Used for enzyme therapy traditional methods(instillation of drops, introduction of the parabulbar region or under the conjunctiva) or physiotherapeutic methods (phonophoresis, electrophoresis). Additionally, local or systemic administration of angioprotectors is used.

Cytoplegic drugs (mydriatics), which include homatropin (the action is similar to atropine) are used for posterior synechia. These means keep the pupil in a dilated state, as a result of which it is at some distance from the lens capsule. In this way, fusion is prevented. In the presence of synechia, the introduction of atropine-like drugs leads to a change in the shape of the pupillary opening. It doesn't become round. The prognosis of the disease is determined by the degree of opening of the hole under the influence of drugs. In the case of full opening, the prognosis is favorable, that is, the adhesions are reversible.

For the purpose of anti-inflammatory therapy, corticosteroids are prescribed. With an increase in intraocular pressure, antiglaucoma drugs (fotil, travatan) are added to therapy.

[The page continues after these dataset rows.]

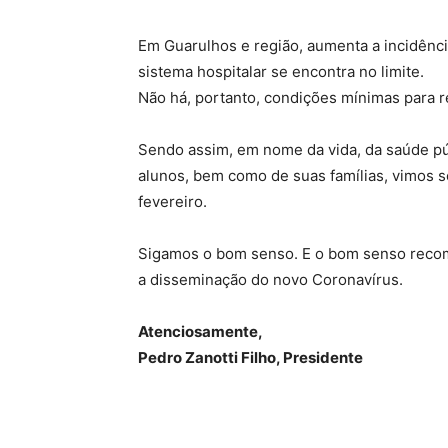
Em Guarulhos e região, aumenta a incidênci
sistema hospitalar se encontra no limite.
Não há, portanto, condições mínimas para r
Sendo assim, em nome da vida, da saúde pú
alunos, bem como de suas famílias, vimos s
fevereiro.
Sigamos o bom senso. E o bom senso recome
a disseminação do novo Coronavírus.
Atenciosamente,
Pedro Zanotti Filho, Presidente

Surgical dissection of adhesions with a scalpel, spatula, scissors is resorted to in more serious cases. In order to prevent the development of glaucoma, such a manipulation can be performed as an independent intervention. Sometimes it is part of other surgeries (cataract repair, iris surgery, anterior eyeball reconstruction).

In the presence of dense and massive adhesions, it is necessary to use Vannas scissors and iris scissors. They penetrate into the anterior chamber of the eye through a small incision in the limbus, which is worn with a special keratome. The incision should be in close proximity to the synechia, but not opposite them. If vessels pass inside the synechia, that is, it is vascularized, then a hyphema may form during dissection.

If the posterior adhesions are located behind an intact iris, then it is worth dissecting them very carefully so as not to damage the lens capsule.